Eren Bali is an entrepreneur, CEO, and co-founder of Carbon Health, for 9 years and counting he has also served as a co-founder and CEO of Udemy, an online learning platform used all over the world, Eren was present as a speaker at the Etohum Startup Istanbul 2014 conference, where he narrated his journey with his now global ed-tech startup.
Eren advised the pitching startups at Startup Istanbul on common mistakes to avoid when pitching their solution to investors. Eren saw a company that made a platform that makes it easier and more efficient to get substitute teachers in schools. They are making $100 million after operating for three years, they put over two years of work to do this.
Investors want to see something in your startup that is different, like a goldmine that most people are missing, they also want to feel like if they do not invest in your company, they might regret it later when your company becomes bigger.
Another common error made by startups is in their business models, it matters when your business needs a profitable pay designation for growing, another mistake entrepreneurs make is having more than one business model, you should have just one business model. For Udemy, the one business model was selling courses online. Udemy competitors like Coursera and Udacity were trying to use a smart model where they would hire their best students for companies, to get a referral fee paid by the companies. Some investors bought into this but it is terrible.If your business model takes up to 10 minutes to describe, it is a terrible business model. Most models are straightforward like, I give you a service and you give me money. It is important to find a lot of creativity in your business but not in how you make money.
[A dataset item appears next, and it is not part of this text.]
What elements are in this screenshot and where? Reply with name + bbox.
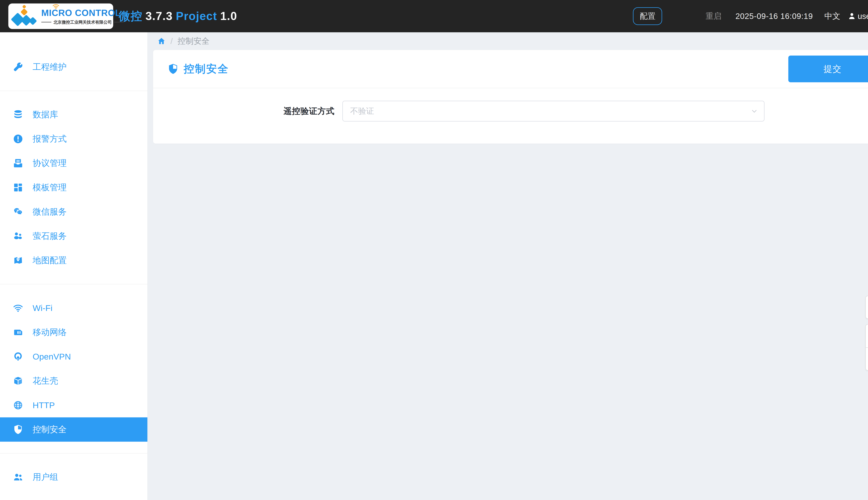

Relative numbers matter more than absolute numbers, the number of uses or traffic you have is not really interesting, but things like the amount of revenue you are growing every week are interesting. If you are in a very early stage such as the pre-funding stage, you should be growing at least 10% per week. Others include the amount of money you make per user or an active user, these kinds of numbers cause smart insights. For example, a startup that pitched earlier mentioned that they make 5% for every user that comes online, these scenarios allow for comparisons between the startup and a big company, you can say “we are making 10 times more than google”.
Something else to note as a startup is that having a lot of business involvement contracts do not work, you should only care about 3 things, one is going from idea to product, building an amazing product and talking to customers, everything else is unnecessary and a waste of time. When you are raising money, you raise funds for a while, and then go back to talking to customers and selling your product.